臨地教育研究による実践的地域研究者の養成

京都大学大学院アジア・アフリカ地域研究研究科

第50号(2007年8月配信)「メルマガ写真館」

「砂に埋もれた歴史のかけら」..........首藤英児(東南アジア地域研究専攻)

深閑とした美しい砂浜。数日ぶりに霧が晴れたこの日、夜には月が輝きました。

ここは「地の果て=Land’s End」と呼ばれるイギリス最西端の岬の近く、ポースカーノという寒村の浜辺です。訪れたのは10月の終わり。「短い夏の間だけは海水浴客でにぎわうがね、この時期は毎日深い霧で、だれも来やしないよ。ひっそりとしたもんだ」。ペンザンス駅から村まで運んでくれたタクシードライバーのトニーによれば、そんな場所です。

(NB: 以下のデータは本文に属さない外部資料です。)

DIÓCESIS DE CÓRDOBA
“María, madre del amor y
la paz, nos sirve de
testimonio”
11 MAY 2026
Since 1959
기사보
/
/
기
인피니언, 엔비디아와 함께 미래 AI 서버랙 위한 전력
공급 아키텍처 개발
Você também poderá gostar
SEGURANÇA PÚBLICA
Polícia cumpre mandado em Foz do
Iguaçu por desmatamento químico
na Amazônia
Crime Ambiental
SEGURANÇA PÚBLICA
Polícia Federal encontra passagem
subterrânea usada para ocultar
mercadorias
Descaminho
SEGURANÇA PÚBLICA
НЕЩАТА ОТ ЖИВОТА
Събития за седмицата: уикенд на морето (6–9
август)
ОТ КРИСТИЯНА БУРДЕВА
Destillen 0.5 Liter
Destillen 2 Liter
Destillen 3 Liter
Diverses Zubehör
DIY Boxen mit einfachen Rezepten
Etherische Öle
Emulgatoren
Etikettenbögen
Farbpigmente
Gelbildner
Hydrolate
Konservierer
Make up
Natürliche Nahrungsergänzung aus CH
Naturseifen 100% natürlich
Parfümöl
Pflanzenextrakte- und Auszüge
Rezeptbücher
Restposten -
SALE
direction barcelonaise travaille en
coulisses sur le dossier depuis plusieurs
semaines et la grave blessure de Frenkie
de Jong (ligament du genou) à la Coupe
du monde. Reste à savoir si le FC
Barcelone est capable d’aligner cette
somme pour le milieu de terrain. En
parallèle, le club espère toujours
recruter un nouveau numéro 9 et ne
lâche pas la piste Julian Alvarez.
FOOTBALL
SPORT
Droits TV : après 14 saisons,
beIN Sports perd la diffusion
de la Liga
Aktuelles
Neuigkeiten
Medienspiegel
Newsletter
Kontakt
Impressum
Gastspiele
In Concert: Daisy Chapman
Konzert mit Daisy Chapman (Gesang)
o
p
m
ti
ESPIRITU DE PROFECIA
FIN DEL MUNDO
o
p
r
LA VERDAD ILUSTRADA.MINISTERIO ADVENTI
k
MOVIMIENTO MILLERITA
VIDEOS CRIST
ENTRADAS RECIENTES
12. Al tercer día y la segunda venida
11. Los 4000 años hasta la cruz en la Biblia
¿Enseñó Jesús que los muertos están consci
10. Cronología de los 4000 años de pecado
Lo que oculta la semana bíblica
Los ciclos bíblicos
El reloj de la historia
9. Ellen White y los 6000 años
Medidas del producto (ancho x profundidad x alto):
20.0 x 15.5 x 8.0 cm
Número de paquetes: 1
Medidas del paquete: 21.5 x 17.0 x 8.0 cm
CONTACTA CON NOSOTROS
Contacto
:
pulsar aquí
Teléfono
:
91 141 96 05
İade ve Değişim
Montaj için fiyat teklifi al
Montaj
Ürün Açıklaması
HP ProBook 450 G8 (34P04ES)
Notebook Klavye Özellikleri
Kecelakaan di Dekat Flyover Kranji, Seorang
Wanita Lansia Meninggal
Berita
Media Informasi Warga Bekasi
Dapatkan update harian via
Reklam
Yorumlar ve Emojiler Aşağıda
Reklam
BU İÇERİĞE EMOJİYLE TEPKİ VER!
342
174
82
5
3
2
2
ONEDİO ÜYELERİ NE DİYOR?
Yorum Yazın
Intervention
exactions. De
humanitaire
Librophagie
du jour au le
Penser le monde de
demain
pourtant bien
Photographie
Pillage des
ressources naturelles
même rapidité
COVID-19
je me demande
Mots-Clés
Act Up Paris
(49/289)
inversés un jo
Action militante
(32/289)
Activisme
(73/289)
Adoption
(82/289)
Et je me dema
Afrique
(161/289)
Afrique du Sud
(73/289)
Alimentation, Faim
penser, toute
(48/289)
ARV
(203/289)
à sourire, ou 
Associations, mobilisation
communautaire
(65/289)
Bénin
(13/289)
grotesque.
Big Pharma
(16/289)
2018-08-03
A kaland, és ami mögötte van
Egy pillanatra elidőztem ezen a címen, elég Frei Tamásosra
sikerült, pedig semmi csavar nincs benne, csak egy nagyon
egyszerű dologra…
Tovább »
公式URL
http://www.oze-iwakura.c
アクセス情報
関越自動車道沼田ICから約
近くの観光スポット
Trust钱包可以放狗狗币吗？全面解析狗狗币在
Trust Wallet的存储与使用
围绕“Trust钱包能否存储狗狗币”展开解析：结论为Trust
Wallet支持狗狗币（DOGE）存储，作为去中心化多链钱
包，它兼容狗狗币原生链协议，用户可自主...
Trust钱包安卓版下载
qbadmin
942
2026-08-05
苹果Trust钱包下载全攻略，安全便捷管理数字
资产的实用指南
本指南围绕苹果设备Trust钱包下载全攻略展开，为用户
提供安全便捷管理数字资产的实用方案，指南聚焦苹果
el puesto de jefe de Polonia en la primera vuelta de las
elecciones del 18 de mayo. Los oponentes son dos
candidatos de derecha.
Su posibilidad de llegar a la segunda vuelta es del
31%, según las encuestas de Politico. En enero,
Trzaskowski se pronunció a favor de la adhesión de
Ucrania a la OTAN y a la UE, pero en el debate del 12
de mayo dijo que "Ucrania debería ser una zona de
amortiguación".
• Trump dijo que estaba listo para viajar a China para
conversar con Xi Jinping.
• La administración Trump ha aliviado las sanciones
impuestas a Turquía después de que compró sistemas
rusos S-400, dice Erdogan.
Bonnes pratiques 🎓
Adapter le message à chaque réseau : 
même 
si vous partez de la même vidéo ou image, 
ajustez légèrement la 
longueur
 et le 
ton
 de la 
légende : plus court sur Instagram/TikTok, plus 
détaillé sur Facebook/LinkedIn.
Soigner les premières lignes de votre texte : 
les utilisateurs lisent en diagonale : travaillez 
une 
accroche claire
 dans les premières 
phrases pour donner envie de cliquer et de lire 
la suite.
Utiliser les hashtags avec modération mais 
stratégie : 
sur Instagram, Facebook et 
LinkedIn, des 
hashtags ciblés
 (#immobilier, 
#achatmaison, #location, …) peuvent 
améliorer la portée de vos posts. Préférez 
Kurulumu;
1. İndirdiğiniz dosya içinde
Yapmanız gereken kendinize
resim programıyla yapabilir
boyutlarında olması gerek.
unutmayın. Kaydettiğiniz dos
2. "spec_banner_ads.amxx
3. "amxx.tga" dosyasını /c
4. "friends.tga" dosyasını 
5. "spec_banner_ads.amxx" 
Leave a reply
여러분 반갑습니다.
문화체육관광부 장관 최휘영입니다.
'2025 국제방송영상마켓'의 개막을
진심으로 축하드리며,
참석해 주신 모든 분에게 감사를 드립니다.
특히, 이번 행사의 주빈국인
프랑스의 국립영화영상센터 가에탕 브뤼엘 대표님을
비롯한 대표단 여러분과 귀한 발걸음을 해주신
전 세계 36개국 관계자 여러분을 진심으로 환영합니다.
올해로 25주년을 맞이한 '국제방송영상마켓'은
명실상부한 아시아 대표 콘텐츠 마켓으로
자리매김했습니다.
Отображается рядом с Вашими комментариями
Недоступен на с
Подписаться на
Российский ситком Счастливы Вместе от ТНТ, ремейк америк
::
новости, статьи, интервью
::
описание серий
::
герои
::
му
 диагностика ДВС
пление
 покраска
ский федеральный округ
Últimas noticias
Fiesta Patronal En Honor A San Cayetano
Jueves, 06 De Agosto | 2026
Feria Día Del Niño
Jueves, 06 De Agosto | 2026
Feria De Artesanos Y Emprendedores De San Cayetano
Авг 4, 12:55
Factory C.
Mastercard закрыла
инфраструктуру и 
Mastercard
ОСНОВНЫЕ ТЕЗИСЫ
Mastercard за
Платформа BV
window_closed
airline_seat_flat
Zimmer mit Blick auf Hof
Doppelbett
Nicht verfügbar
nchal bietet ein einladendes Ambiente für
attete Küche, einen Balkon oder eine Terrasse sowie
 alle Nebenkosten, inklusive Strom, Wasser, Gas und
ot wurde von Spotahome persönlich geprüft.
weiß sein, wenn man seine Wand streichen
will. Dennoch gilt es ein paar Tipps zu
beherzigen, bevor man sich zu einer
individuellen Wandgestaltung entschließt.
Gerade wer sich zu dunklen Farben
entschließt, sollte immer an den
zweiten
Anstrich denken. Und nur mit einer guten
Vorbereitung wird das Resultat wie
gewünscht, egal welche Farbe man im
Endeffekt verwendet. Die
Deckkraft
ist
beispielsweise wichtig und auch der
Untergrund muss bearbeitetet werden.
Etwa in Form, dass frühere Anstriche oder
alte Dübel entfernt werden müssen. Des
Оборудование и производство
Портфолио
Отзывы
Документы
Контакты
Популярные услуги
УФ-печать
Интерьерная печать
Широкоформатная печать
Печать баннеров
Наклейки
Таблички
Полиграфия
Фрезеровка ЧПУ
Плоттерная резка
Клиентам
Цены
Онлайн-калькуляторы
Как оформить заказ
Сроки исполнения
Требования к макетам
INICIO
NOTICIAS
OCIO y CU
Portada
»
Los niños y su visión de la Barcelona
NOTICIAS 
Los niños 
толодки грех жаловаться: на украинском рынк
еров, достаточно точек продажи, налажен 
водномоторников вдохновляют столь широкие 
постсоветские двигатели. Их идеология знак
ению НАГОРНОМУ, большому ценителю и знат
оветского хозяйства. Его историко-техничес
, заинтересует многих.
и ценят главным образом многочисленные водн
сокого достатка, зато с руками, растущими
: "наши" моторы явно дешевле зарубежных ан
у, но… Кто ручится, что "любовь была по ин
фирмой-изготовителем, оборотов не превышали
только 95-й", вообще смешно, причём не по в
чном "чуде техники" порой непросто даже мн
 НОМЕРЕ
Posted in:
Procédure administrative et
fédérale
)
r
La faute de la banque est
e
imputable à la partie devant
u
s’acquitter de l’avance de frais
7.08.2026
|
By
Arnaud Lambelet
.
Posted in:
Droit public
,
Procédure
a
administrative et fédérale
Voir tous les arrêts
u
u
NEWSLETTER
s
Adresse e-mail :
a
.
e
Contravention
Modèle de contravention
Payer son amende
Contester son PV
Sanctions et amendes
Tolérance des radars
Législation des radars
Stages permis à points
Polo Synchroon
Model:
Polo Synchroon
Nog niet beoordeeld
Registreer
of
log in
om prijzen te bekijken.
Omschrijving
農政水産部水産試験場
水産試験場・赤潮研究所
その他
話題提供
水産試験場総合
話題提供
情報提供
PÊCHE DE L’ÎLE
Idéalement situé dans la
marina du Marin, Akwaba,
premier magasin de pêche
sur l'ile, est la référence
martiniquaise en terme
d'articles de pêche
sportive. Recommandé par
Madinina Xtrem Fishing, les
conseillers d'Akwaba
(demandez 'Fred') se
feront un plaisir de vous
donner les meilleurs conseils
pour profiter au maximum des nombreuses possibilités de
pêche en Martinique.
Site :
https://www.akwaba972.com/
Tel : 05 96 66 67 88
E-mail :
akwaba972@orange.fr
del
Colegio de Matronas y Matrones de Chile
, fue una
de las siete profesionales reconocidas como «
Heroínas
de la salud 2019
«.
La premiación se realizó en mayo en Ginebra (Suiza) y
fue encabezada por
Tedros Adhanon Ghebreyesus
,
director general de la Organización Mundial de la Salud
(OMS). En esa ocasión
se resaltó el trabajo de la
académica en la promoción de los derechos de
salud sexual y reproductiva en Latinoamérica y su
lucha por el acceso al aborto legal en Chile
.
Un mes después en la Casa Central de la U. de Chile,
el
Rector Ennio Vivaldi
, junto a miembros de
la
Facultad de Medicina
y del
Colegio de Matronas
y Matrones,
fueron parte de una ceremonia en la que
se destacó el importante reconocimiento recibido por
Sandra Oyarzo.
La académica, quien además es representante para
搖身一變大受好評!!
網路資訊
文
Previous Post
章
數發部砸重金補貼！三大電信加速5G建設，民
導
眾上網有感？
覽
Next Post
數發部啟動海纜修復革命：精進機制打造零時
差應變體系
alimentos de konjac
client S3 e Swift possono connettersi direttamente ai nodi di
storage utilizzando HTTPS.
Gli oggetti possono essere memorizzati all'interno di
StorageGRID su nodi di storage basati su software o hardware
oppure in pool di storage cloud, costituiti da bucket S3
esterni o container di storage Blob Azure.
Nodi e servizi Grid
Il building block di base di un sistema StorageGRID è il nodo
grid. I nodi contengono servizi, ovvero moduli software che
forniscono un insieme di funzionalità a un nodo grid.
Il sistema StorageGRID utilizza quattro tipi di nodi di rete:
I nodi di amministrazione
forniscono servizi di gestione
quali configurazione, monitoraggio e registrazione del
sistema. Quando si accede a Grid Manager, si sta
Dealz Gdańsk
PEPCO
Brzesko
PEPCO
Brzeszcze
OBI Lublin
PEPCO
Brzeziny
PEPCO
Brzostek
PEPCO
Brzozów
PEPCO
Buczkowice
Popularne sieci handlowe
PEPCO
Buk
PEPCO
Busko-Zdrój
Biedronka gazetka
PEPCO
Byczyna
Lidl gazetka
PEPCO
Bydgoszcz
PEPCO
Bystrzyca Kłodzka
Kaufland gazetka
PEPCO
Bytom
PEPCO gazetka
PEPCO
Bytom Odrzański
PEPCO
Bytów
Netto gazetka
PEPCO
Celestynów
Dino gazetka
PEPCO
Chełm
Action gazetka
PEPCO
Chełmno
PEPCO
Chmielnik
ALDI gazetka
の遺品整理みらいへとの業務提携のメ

しかし、にわかには信じがたいことですが、この地はほんの数十年前まで《世界最大の情報通信センター》でした。

19世紀の後半から、イギリス帝国は世界の海に通信用の「海底電信ケーブル」を敷設しました。その大半はポースカーノ村を始点とし、ヨーロッパ、アメリカ、アフリカ、インドから中国・日本に至るまで、世界中の情報がこの村の電信基地に集められ、ここから首都ロンドンへと伝えられていたのです。もちろんその逆も。

約100年の繁栄を謳歌し、1970年に役目を終えたこの村には、小さな電信博物館が作られました。世界各地とつながっていた海底ケーブルもすべて撤去されました。しかし、何もなくなったように見えるこの浜辺にも、残された資料を片手に想像力をほんの少し働かせれば、「歴史のかけら」がいくつも転がっています。